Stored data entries

- - - -

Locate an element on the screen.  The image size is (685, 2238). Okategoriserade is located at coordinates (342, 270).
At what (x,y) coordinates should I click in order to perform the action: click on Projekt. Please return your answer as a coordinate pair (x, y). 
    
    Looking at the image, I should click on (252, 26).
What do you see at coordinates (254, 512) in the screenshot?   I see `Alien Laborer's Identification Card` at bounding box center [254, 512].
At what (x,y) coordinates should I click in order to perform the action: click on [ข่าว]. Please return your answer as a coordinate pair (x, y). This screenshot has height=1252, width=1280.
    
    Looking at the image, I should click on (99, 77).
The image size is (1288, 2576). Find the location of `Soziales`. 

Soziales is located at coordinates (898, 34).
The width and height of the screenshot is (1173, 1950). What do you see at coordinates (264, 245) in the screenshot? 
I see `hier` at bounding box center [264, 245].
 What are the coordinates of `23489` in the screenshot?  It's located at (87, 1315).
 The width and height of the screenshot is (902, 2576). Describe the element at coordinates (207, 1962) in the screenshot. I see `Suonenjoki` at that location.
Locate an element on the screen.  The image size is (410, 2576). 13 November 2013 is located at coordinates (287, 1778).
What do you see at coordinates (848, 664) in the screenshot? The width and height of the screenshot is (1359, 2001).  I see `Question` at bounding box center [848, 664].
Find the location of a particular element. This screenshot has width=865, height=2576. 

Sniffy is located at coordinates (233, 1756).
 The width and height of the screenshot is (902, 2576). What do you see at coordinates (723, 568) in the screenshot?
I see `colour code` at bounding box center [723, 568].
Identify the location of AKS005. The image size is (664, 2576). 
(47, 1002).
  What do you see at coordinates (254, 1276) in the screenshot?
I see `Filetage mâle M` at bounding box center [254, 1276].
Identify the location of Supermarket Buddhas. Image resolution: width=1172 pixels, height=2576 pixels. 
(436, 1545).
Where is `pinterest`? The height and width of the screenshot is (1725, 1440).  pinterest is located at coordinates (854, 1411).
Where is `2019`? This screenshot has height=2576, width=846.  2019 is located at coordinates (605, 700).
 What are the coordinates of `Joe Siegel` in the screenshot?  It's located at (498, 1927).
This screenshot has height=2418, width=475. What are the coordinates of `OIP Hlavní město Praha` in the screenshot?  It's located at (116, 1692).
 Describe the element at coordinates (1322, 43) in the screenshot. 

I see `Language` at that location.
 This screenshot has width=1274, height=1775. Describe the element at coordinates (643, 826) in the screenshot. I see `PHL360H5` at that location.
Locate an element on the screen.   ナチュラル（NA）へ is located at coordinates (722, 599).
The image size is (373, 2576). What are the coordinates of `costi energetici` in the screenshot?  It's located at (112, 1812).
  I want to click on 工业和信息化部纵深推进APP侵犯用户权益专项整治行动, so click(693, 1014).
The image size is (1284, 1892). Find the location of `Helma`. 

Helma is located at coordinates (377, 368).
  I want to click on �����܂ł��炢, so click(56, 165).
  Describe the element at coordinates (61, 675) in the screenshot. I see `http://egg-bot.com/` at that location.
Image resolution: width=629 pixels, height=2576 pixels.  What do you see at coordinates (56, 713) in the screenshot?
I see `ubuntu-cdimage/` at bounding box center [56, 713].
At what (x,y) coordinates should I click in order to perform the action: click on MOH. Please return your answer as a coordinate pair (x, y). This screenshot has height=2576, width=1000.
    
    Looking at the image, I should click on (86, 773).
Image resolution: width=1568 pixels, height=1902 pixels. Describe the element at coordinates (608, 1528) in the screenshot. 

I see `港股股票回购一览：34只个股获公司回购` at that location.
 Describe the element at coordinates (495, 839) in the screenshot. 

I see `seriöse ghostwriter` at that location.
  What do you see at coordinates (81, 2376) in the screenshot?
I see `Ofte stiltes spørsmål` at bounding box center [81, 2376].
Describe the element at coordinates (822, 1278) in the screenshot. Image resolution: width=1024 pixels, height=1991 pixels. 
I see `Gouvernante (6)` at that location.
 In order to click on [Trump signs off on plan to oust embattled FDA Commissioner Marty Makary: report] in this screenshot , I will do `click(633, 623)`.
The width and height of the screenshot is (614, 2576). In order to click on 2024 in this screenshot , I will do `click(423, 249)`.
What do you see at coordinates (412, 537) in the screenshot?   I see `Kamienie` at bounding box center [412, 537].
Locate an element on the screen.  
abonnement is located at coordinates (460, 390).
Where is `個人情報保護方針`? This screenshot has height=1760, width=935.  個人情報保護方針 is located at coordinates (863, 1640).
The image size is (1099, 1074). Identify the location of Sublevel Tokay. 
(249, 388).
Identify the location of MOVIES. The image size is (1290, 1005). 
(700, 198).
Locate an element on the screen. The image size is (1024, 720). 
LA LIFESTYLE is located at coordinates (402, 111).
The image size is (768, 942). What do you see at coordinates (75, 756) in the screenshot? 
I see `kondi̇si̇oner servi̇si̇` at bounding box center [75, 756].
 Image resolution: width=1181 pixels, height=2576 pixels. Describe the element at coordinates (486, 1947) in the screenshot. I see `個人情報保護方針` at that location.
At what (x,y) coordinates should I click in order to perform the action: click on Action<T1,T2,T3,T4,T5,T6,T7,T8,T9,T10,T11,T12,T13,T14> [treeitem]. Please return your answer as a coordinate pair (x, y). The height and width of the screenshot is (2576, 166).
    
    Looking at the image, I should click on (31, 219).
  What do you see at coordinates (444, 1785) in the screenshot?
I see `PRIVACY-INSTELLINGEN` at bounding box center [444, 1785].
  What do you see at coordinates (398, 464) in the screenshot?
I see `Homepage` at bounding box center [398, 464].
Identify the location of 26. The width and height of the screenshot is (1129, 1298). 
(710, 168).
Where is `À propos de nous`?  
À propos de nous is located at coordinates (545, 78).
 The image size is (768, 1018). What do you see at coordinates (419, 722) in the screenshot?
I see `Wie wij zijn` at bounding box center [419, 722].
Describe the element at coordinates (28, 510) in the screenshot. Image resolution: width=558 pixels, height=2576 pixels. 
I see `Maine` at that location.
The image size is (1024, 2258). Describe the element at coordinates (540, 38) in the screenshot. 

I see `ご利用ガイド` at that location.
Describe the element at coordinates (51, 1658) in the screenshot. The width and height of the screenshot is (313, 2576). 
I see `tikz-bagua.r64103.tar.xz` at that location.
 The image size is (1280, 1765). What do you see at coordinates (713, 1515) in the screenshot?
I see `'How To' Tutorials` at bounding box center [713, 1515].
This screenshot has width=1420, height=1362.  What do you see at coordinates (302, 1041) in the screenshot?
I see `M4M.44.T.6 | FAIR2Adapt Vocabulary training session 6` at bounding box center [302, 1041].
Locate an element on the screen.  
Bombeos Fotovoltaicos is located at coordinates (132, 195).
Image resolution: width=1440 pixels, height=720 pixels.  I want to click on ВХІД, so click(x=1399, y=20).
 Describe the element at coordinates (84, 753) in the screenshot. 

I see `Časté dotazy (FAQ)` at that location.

- - - -

• ACTIVITY:
Copy out each entry precisely. Leave nothing out.

• ANSWER SPACE:
Locate an element on the screen.  The image size is (685, 2238). Okategoriserade is located at coordinates (342, 270).
At what (x,y) coordinates should I click in order to perform the action: click on Projekt. Please return your answer as a coordinate pair (x, y). 
    
    Looking at the image, I should click on (252, 26).
What do you see at coordinates (254, 512) in the screenshot?   I see `Alien Laborer's Identification Card` at bounding box center [254, 512].
At what (x,y) coordinates should I click in order to perform the action: click on [ข่าว]. Please return your answer as a coordinate pair (x, y). This screenshot has height=1252, width=1280.
    
    Looking at the image, I should click on (99, 77).
The image size is (1288, 2576). Find the location of `Soziales`. 

Soziales is located at coordinates (898, 34).
The width and height of the screenshot is (1173, 1950). What do you see at coordinates (264, 245) in the screenshot? 
I see `hier` at bounding box center [264, 245].
 What are the coordinates of `23489` in the screenshot?  It's located at (87, 1315).
 The width and height of the screenshot is (902, 2576). Describe the element at coordinates (207, 1962) in the screenshot. I see `Suonenjoki` at that location.
Locate an element on the screen.  The image size is (410, 2576). 13 November 2013 is located at coordinates (287, 1778).
What do you see at coordinates (848, 664) in the screenshot? The width and height of the screenshot is (1359, 2001).  I see `Question` at bounding box center [848, 664].
Find the location of a particular element. This screenshot has width=865, height=2576. 

Sniffy is located at coordinates (233, 1756).
 The width and height of the screenshot is (902, 2576). What do you see at coordinates (723, 568) in the screenshot?
I see `colour code` at bounding box center [723, 568].
Identify the location of AKS005. The image size is (664, 2576). 
(47, 1002).
  What do you see at coordinates (254, 1276) in the screenshot?
I see `Filetage mâle M` at bounding box center [254, 1276].
Identify the location of Supermarket Buddhas. Image resolution: width=1172 pixels, height=2576 pixels. 
(436, 1545).
Where is `pinterest`? The height and width of the screenshot is (1725, 1440).  pinterest is located at coordinates (854, 1411).
Where is `2019`? This screenshot has height=2576, width=846.  2019 is located at coordinates (605, 700).
 What are the coordinates of `Joe Siegel` in the screenshot?  It's located at (498, 1927).
This screenshot has height=2418, width=475. What are the coordinates of `OIP Hlavní město Praha` in the screenshot?  It's located at (116, 1692).
 Describe the element at coordinates (1322, 43) in the screenshot. 

I see `Language` at that location.
 This screenshot has width=1274, height=1775. Describe the element at coordinates (643, 826) in the screenshot. I see `PHL360H5` at that location.
Locate an element on the screen.   ナチュラル（NA）へ is located at coordinates (722, 599).
The image size is (373, 2576). What are the coordinates of `costi energetici` in the screenshot?  It's located at (112, 1812).
  I want to click on 工业和信息化部纵深推进APP侵犯用户权益专项整治行动, so click(693, 1014).
The image size is (1284, 1892). Find the location of `Helma`. 

Helma is located at coordinates (377, 368).
  I want to click on �����܂ł��炢, so click(56, 165).
  Describe the element at coordinates (61, 675) in the screenshot. I see `http://egg-bot.com/` at that location.
Image resolution: width=629 pixels, height=2576 pixels.  What do you see at coordinates (56, 713) in the screenshot?
I see `ubuntu-cdimage/` at bounding box center [56, 713].
At what (x,y) coordinates should I click in order to perform the action: click on MOH. Please return your answer as a coordinate pair (x, y). This screenshot has height=2576, width=1000.
    
    Looking at the image, I should click on (86, 773).
Image resolution: width=1568 pixels, height=1902 pixels. Describe the element at coordinates (608, 1528) in the screenshot. 

I see `港股股票回购一览：34只个股获公司回购` at that location.
 Describe the element at coordinates (495, 839) in the screenshot. 

I see `seriöse ghostwriter` at that location.
  What do you see at coordinates (81, 2376) in the screenshot?
I see `Ofte stiltes spørsmål` at bounding box center [81, 2376].
Describe the element at coordinates (822, 1278) in the screenshot. Image resolution: width=1024 pixels, height=1991 pixels. 
I see `Gouvernante (6)` at that location.
 In order to click on [Trump signs off on plan to oust embattled FDA Commissioner Marty Makary: report] in this screenshot , I will do `click(633, 623)`.
The width and height of the screenshot is (614, 2576). In order to click on 2024 in this screenshot , I will do `click(423, 249)`.
What do you see at coordinates (412, 537) in the screenshot?   I see `Kamienie` at bounding box center [412, 537].
Locate an element on the screen.  
abonnement is located at coordinates (460, 390).
Where is `個人情報保護方針`? This screenshot has height=1760, width=935.  個人情報保護方針 is located at coordinates (863, 1640).
The image size is (1099, 1074). Identify the location of Sublevel Tokay. 
(249, 388).
Identify the location of MOVIES. The image size is (1290, 1005). 
(700, 198).
Locate an element on the screen. The image size is (1024, 720). 
LA LIFESTYLE is located at coordinates (402, 111).
The image size is (768, 942). What do you see at coordinates (75, 756) in the screenshot? 
I see `kondi̇si̇oner servi̇si̇` at bounding box center [75, 756].
 Image resolution: width=1181 pixels, height=2576 pixels. Describe the element at coordinates (486, 1947) in the screenshot. I see `個人情報保護方針` at that location.
At what (x,y) coordinates should I click in order to perform the action: click on Action<T1,T2,T3,T4,T5,T6,T7,T8,T9,T10,T11,T12,T13,T14> [treeitem]. Please return your answer as a coordinate pair (x, y). The height and width of the screenshot is (2576, 166).
    
    Looking at the image, I should click on (31, 219).
  What do you see at coordinates (444, 1785) in the screenshot?
I see `PRIVACY-INSTELLINGEN` at bounding box center [444, 1785].
  What do you see at coordinates (398, 464) in the screenshot?
I see `Homepage` at bounding box center [398, 464].
Identify the location of 26. The width and height of the screenshot is (1129, 1298). 
(710, 168).
Where is `À propos de nous`?  
À propos de nous is located at coordinates (545, 78).
 The image size is (768, 1018). What do you see at coordinates (419, 722) in the screenshot?
I see `Wie wij zijn` at bounding box center [419, 722].
Describe the element at coordinates (28, 510) in the screenshot. Image resolution: width=558 pixels, height=2576 pixels. 
I see `Maine` at that location.
The image size is (1024, 2258). Describe the element at coordinates (540, 38) in the screenshot. 

I see `ご利用ガイド` at that location.
Describe the element at coordinates (51, 1658) in the screenshot. The width and height of the screenshot is (313, 2576). 
I see `tikz-bagua.r64103.tar.xz` at that location.
 The image size is (1280, 1765). What do you see at coordinates (713, 1515) in the screenshot?
I see `'How To' Tutorials` at bounding box center [713, 1515].
This screenshot has width=1420, height=1362.  What do you see at coordinates (302, 1041) in the screenshot?
I see `M4M.44.T.6 | FAIR2Adapt Vocabulary training session 6` at bounding box center [302, 1041].
Locate an element on the screen.  
Bombeos Fotovoltaicos is located at coordinates (132, 195).
Image resolution: width=1440 pixels, height=720 pixels.  I want to click on ВХІД, so click(x=1399, y=20).
 Describe the element at coordinates (84, 753) in the screenshot. 

I see `Časté dotazy (FAQ)` at that location.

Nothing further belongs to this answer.